** TASK DESCRIPTION **
Each line below is to be copied exactly; images do not go into the copy.

** SUPPLIED DATA **
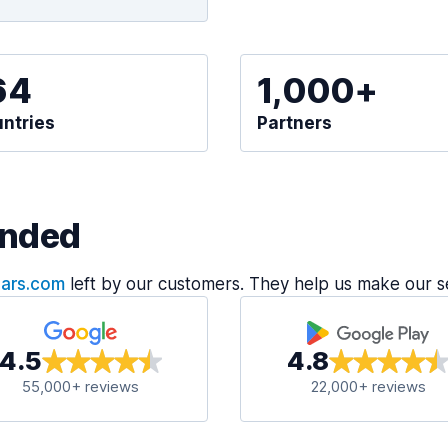
64
1,000+
ntries
Partners
nded
Cars.com
left by our customers. They help us make our s
4.5
4.8
55,000+ reviews
22,000+ reviews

** ANSWER SPACE **
64
1,000+
ntries
Partners
nded
Cars.com
left by our customers. They help us make our s
4.5
4.8
55,000+ reviews
22,000+ reviews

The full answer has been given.